Not many tropical storms and hurricanes form in the central Pacific Ocean. Even fewer affect the Hawaiian Islands—just eight since 1979, according to meteorologist Jeff Masters. None have made direct landfall on the islands since Hurricane Iniki in 1992. That could change today if Tropical Storm Flossie maintains its strength.
The Moderate Resolution Imaging Spectroradiometer (MODIS) on NASA’s Aqua satellite acquired this image of Flossie at 1:10 p.m. local time (23:10 Universal Time) on July 28, 2013. Roughly two hours before the MODIS image was taken, the storm was centered at 19.9° North, 148.5° West. At the time, Flossie had sustained winds of roughly 60 miles per hour (50 knots or 90 kilometers per hour) and a pressure of 996 millibars. The storm was moving westward across the Pacific Ocean at roughly 20 miles per hour, headed for the Hawaiian Islands.

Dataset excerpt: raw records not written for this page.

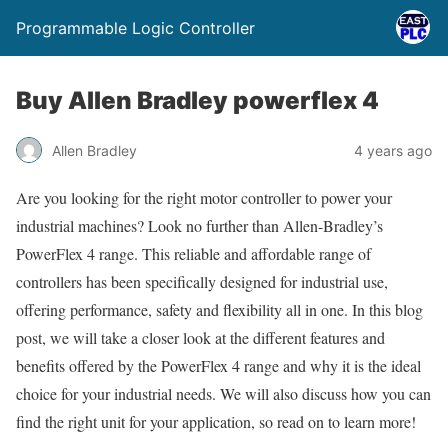
Programmable Logic Controller
Buy Allen Bradley powerflex 4
Allen Bradley
4 years ago
Are you looking for the right motor controller to power your
industrial machines? Look no further than Allen-Bradley’s
PowerFlex 4 range. This reliable and affordable range of
controllers has been specifically designed for industrial use,
offering performance, safety and flexibility all in one. In this blog
post, we will take a closer look at the different features and
benefits offered by the PowerFlex 4 range and why it is the ideal
choice for your industrial needs. We will also discuss how you can
find the right unit for your application, so read on to learn more!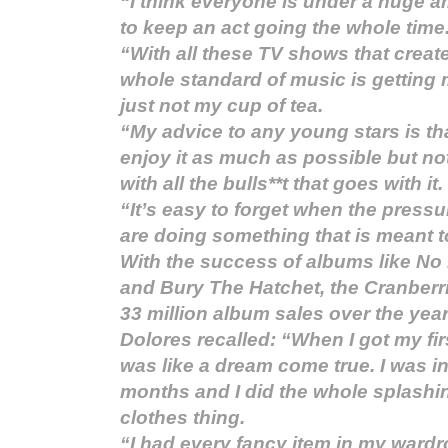
“I think everyone is under a huge 
to keep an act going the whole time
“With all these TV shows that crea
whole standard of music is getting 
just not my cup of tea.
“My advice to any young stars is th
enjoy it as much as possible but no
with all the bulls**t that goes with it.
“It’s easy to forget when the pressu
are doing something that is meant t
With the success of albums like No
and Bury The Hatchet, the Cranber
33 million album sales over the year
Dolores recalled: “When I got my fir
was like a dream come true. I was in
months and I did the whole splashi
clothes thing.
“I had every fancy item in my wardro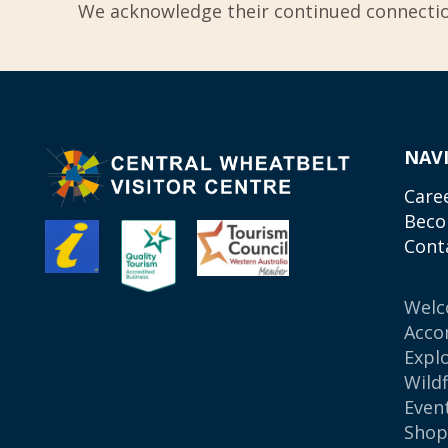
We acknowledge their continued connection
NAV
Care
Beco
Cont
Wel
Acco
Expl
Wild
Even
Sho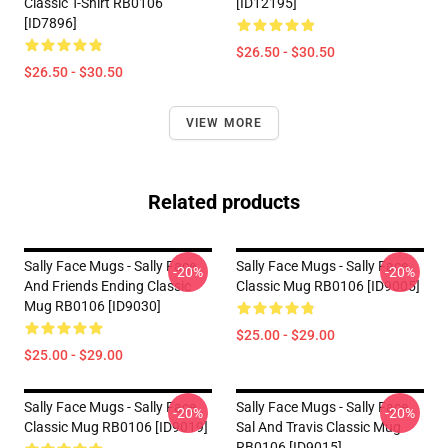
Classic T-Shirt RB0106
[ID12195]
[ID7896]
$26.50 - $30.50
$26.50 - $30.50
VIEW MORE
Related products
Sally Face Mugs - Sally Face
Sally Face Mugs - Sally Face
-20%
-20%
And Friends Ending Classic
Classic Mug RB0106 [ID9005]
Mug RB0106 [ID9030]
$25.00 - $29.00
$25.00 - $29.00
Sally Face Mugs - Sally Face
Sally Face Mugs - Sally Face
-20%
-20%
Classic Mug RB0106 [ID9019]
Sal And Travis Classic Mug
RB0106 [ID9015]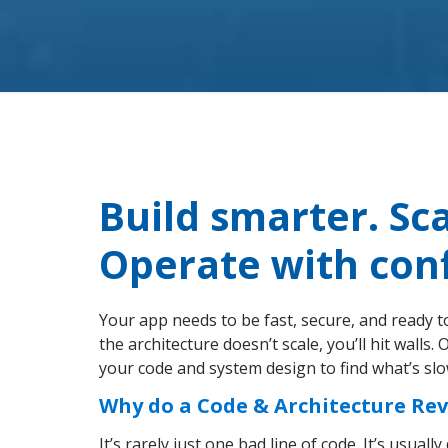
Build smarter. Sca
Operate with con
Your app needs to be fast, secure, and ready t
the architecture doesn’t scale, you’ll hit walls
your code and system design to find what’s sl
Why do a Code & Architecture Re
It’s rarely just one bad line of code. It’s usuall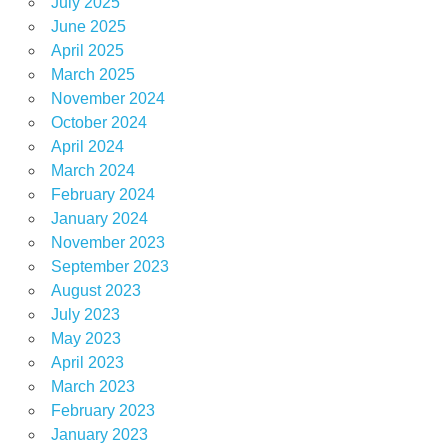
July 2025
June 2025
April 2025
March 2025
November 2024
October 2024
April 2024
March 2024
February 2024
January 2024
November 2023
September 2023
August 2023
July 2023
May 2023
April 2023
March 2023
February 2023
January 2023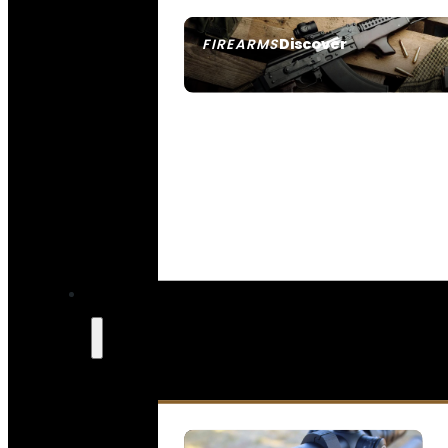
Discover
FIREARMS
SEE ALL FIREARMS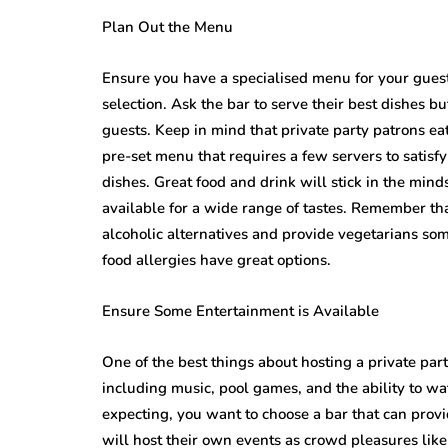
Plan Out the Menu
Ensure you have a specialised menu for your guest
selection. Ask the bar to serve their best dishes bu
guests. Keep in mind that private party patrons ea
pre-set menu that requires a few servers to satisf
dishes. Great food and drink will stick in the min
available for a wide range of tastes. Remember tha
alcoholic alternatives and provide vegetarians som
food allergies have great options.
Ensure Some Entertainment is Available
One of the best things about hosting a private party
including music, pool games, and the ability to w
expecting, you want to choose a bar that can prov
will host their own events as crowd pleasures like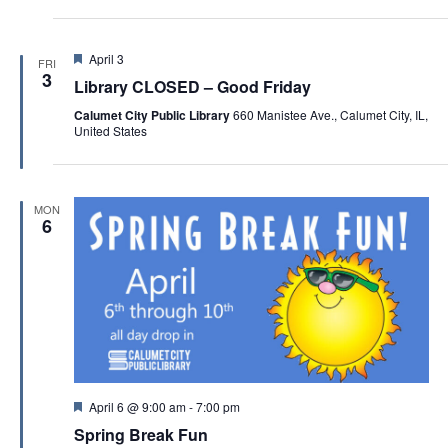
a
t
F
April 3
i
FRI
e
3
Library CLOSED – Good Friday
o
a
t
Calumet City Public Library
660 Manistee Ave., Calumet City, IL,
n
u
United States
r
e
d
MON
6
F
April 6 @ 9:00 am
-
7:00 pm
e
Spring Break Fun
a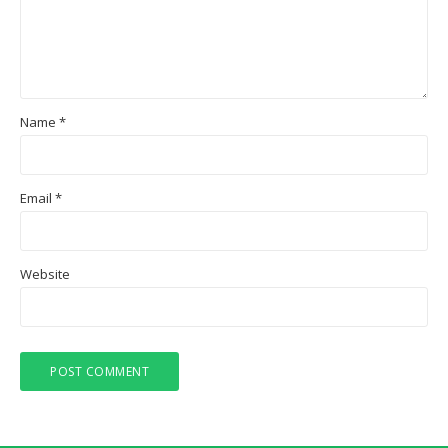
Name
*
Email
*
Website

By 8 a.m. local time on July 29, Flossie’s sustained winds were at 40 miles per hour (35 knots, or 65 kilometers). The storm was expected to make landfall on Monday evening, either on the “Big Island” of Hawaii or on Maui. Winds were expecting to be roughly 40 miles per hour, with gusts to 50 mph. Forecasters were more concerned about rainfall, which could reach 6 to 10 inches (15 to 25 centimeters) in a six- to eight-hour period, leading to landslides and floods. Tropical storm warnings or watches were in effect for all eight of the major islands.